Sunday, December 8, 2013

Angry White Men

The number of angry white men in America is on the decline, just as talk radio, that panders to and inspires them, is also aging and declining. Yet their continued presence tells us a lot about change in America and the divides that separate race, gender and class.

Perhaps it all started back in 1969 when Richard Nixon tried to obscure the difference between working class and affluent voters, particularly men, by portraying them all as a part of a silent majority. He portrayed them as both heroes and victims of the tumultuousness of the period. Reagan continued with similar themes to capture what came to be called “Reagan Democrats.”

All of this was before and really a precursor to the profound impacts of feminism, civil rights, gay rights, globalization, growing income disparity, more women in the workplace, the loss of manufacturing, Sex in the City, outsourcing, the technological revolution, the US attacked on 9/11, the great recession, legalized marijuana, same sex marriage and the election of a black President.

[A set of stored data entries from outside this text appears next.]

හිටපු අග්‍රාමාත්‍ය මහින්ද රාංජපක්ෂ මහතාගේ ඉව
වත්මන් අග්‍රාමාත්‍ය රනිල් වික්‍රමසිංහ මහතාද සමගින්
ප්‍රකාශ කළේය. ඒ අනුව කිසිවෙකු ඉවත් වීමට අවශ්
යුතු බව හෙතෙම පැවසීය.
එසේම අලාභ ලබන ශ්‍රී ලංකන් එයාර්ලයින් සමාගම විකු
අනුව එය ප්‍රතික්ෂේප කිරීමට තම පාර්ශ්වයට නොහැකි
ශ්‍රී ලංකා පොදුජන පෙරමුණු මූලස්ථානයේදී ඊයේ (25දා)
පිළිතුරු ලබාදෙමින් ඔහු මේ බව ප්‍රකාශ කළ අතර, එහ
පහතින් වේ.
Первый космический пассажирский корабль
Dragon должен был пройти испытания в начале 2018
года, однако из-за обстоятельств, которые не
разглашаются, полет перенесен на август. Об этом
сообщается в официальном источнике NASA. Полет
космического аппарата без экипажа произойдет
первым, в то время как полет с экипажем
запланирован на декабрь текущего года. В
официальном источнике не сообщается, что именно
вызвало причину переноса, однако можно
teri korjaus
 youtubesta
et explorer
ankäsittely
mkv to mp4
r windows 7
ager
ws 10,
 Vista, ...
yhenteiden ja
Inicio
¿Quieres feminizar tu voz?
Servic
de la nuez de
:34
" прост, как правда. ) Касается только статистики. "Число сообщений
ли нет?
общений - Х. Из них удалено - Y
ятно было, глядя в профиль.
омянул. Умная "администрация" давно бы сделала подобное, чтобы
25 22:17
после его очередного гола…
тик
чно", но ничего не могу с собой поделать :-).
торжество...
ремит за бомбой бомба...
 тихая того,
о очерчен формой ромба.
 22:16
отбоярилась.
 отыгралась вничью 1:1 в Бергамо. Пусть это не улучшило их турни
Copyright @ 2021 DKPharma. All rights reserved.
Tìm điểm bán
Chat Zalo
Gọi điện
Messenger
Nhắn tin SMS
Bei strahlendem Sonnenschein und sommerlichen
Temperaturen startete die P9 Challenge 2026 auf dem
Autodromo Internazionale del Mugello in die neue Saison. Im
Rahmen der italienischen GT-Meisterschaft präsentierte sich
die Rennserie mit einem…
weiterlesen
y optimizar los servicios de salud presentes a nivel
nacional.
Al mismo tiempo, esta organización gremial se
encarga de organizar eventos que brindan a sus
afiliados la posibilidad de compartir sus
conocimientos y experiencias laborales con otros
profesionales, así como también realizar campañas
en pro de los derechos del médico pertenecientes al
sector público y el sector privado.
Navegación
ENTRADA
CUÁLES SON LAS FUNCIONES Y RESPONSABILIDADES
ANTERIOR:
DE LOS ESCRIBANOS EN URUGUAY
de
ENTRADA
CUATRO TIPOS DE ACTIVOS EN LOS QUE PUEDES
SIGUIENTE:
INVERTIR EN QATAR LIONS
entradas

It’s enough to disorient anyone. But most notably its greatest impact was on those most threatened; the standard bearers of the old status quo, white men. Men who had stood on the wall trying to defend an old way of life, a cultural paradigm that was crumbling beneath their feet. Stony Brook University Professor Michael Kimmel examines this phenomenon in Angry White Men: American Masculinity at the End of an Era.